* [WHAT IS EXPECTED] Print out each entry below in full, exactly as given, excluding pictures.

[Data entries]

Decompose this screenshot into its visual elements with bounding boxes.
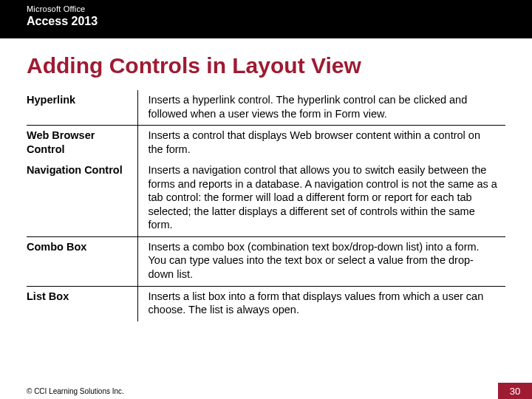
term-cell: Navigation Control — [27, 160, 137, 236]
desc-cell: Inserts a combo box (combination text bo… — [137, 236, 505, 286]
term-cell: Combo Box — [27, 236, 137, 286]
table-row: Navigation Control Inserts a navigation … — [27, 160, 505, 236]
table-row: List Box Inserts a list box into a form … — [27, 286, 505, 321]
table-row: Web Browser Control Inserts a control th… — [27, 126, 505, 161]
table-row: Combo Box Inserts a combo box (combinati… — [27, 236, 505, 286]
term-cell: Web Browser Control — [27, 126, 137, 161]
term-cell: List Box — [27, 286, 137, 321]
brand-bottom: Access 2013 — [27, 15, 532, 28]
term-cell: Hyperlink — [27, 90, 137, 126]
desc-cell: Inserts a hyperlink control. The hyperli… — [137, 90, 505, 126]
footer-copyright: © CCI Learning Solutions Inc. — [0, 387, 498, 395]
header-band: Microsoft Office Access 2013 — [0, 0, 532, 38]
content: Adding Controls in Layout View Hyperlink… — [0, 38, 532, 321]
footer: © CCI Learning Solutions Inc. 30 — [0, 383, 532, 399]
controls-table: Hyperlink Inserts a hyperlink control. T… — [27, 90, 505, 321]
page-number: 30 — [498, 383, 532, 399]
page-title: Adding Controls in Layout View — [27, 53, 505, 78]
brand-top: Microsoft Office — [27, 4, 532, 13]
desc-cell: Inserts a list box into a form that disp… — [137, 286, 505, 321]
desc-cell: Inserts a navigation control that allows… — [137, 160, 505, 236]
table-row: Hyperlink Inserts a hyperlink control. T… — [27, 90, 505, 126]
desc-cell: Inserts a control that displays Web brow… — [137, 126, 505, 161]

* [SOLVED PROBLEM]
Decompose this screenshot into its visual elements with bounding boxes.
term-cell: Navigation Control — [27, 160, 137, 236]
desc-cell: Inserts a combo box (combination text bo… — [137, 236, 505, 286]
term-cell: Combo Box — [27, 236, 137, 286]
table-row: Navigation Control Inserts a navigation … — [27, 160, 505, 236]
table-row: List Box Inserts a list box into a form … — [27, 286, 505, 321]
table-row: Web Browser Control Inserts a control th… — [27, 126, 505, 161]
table-row: Combo Box Inserts a combo box (combinati… — [27, 236, 505, 286]
term-cell: Web Browser Control — [27, 126, 137, 161]
term-cell: List Box — [27, 286, 137, 321]
brand-bottom: Access 2013 — [27, 15, 532, 28]
term-cell: Hyperlink — [27, 90, 137, 126]
desc-cell: Inserts a hyperlink control. The hyperli… — [137, 90, 505, 126]
footer-copyright: © CCI Learning Solutions Inc. — [0, 387, 498, 395]
header-band: Microsoft Office Access 2013 — [0, 0, 532, 38]
content: Adding Controls in Layout View Hyperlink… — [0, 38, 532, 321]
footer: © CCI Learning Solutions Inc. 30 — [0, 383, 532, 399]
controls-table: Hyperlink Inserts a hyperlink control. T… — [27, 90, 505, 321]
page-number: 30 — [498, 383, 532, 399]
page-title: Adding Controls in Layout View — [27, 53, 505, 78]
brand-top: Microsoft Office — [27, 4, 532, 13]
desc-cell: Inserts a list box into a form that disp… — [137, 286, 505, 321]
desc-cell: Inserts a navigation control that allows… — [137, 160, 505, 236]
table-row: Hyperlink Inserts a hyperlink control. T… — [27, 90, 505, 126]
desc-cell: Inserts a control that displays Web brow… — [137, 126, 505, 161]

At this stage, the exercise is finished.